Architecture

Schema-on-Read vs Schema-on-Write at the API Edge

Ravinder·September 3, 2025·10 min read

ArchitectureAPI DesignSchemaProtobufJSON Schema

Schema-on-Read vs Schema-on-Write at the API Edge

The Validation Decision Nobody Makes Explicitly

Every API has a schema. The question is not whether you have one — it is whether you enforce it at write time, at read time, both, or neither. Most teams stumble into an answer by accident: they add a JSON Schema validator to the intake endpoint and call it done, or they skip runtime validation entirely and trust their TypeScript types. Neither is obviously wrong. Both carry hidden costs that compound over years.
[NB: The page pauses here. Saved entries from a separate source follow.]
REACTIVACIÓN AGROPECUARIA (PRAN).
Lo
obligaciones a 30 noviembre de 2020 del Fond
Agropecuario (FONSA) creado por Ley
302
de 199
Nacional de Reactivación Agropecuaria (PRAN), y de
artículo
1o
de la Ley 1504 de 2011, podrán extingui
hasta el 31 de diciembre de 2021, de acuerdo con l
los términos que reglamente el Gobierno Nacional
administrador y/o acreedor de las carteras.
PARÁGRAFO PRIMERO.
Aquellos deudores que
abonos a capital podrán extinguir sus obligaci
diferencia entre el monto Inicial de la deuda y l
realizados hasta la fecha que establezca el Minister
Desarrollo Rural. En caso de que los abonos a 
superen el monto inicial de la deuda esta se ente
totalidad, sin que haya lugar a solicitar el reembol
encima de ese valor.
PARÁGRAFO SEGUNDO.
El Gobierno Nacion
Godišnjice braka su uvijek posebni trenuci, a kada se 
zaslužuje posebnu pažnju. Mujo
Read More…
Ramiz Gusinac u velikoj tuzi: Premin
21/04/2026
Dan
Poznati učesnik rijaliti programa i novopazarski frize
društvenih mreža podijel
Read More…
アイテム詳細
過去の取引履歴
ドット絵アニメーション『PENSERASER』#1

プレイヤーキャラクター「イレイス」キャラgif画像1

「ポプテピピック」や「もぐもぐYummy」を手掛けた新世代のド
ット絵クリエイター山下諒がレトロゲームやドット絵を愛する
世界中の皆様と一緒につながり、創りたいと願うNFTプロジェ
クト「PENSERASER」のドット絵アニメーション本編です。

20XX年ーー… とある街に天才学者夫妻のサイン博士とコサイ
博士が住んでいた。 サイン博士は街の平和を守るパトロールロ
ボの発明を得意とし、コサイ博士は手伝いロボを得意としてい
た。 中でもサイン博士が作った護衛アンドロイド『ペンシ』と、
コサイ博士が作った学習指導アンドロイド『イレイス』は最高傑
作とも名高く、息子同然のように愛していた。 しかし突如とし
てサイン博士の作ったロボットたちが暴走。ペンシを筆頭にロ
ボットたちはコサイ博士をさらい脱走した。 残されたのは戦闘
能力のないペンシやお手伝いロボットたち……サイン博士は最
Schema-on-write means: reject bad data before it enters the system. Schema-on-read means: accept whatever arrives, interpret it at consumption time. These two stances produce radically different systems. Getting this decision wrong shows up in outages, migration pain, and the kind of technical debt that takes quarters to unpick.
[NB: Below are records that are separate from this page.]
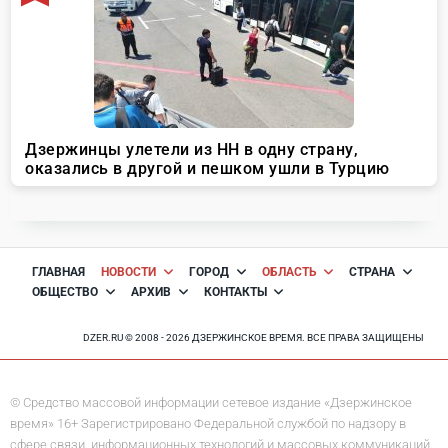
ГЛАВНАЯ
НОВОСТИ
ГОРОД
ОБЛАСТЬ
СТРАНА
ОБЩЕСТВО
АРХИВ
КОНТАКТЫ
DZER.RU © 2008 - 2026 ДЗЕРЖИНСКОЕ ВРЕМЯ. ВСЕ ПРАВА ЗАЩИЩЕНЫ
© Средство массовой информации сетевое издание «Дзержинское
время» 16+ Зарегистрировано Федеральной службой по надзору в
сфере связи, информационных технологий и массовых коммуникаций.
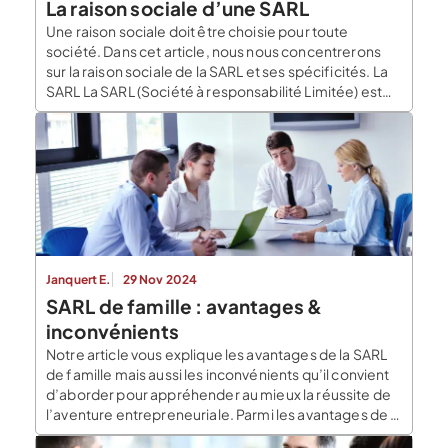
La raison sociale d’une SARL
Une raison sociale doit être choisie pour toute
société. Dans cet article, nous nous concentrerons
sur la raison sociale de la SARL et ses spécificités. La
SARL La SARL (Société à responsabilité Limitée) est
une forme juridique très répandue en France. C’est
une société de personnes constituée d’au moins
deux associés, qui détiennent des parts […]
Janquert E.
29 Nov 2024
SARL de famille : avantages &
inconvénients
Notre article vous explique les avantages de la SARL
de famille mais aussi les inconvénients qu’il convient
d’aborder pour appréhender au mieux la réussite de
l’aventure entrepreneuriale. Parmi les avantages de la
SARL de famille : une fiscalité attrayante La SARL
This post is opinionated. I will tell you when each approach wins, when Protobuf changes the calculus entirely, and why the real answer for most production APIs is a layered strategy that uses both — in the right places.
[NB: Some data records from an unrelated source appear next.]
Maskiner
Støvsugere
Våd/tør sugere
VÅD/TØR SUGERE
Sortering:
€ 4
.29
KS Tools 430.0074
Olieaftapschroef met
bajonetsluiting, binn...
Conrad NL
What Schema-on-Write Actually Buys You

Schema-on-write rejects invalid payloads at the point of ingestion. The producer learns immediately that their data is wrong. Nothing malformed reaches your storage, your queues, or your downstream consumers.

// JSON Schema validation at the API edge — write time
import Ajv from "ajv";
import addFormats from "ajv-formats";
 
const ajv = new Ajv({ allErrors: true, coerceTypes: false });
addFormats(ajv);
 
const orderSchema = {
  type: "object",
  required: ["orderId", "customerId", "items", "createdAt"],
  additionalProperties: false,
  properties: {
    orderId:    { type: "string", format: "uuid" },
    customerId: { type: "string", minLength: 1 },
    items: {
      type: "array",
      minItems: 1,
      items: {
        type: "object",
        required: ["sku", "quantity", "unitPriceCents"],
        properties: {
          sku:            { type: "string" },
          quantity:       { type: "integer", minimum: 1 },
          unitPriceCents: { type: "integer", minimum: 0 }
        }
      }
    },
    createdAt: { type: "string", format: "date-time" }
  }
};
 
const validate = ajv.compile(orderSchema);
 
function ingestOrder(payload: unknown) {
  const valid = validate(payload);
  if (!valid) {
    throw new ValidationError(validate.errors!);
  }
  return storeOrder(payload as Order);
}

The advantage is containment. Your storage layer only ever sees well-formed data. Your downstream consumers can skip defensive null-checks on fields they know the schema enforces. Debugging is fast: the error surface is at the boundary, not somewhere deep in a pipeline six hours later.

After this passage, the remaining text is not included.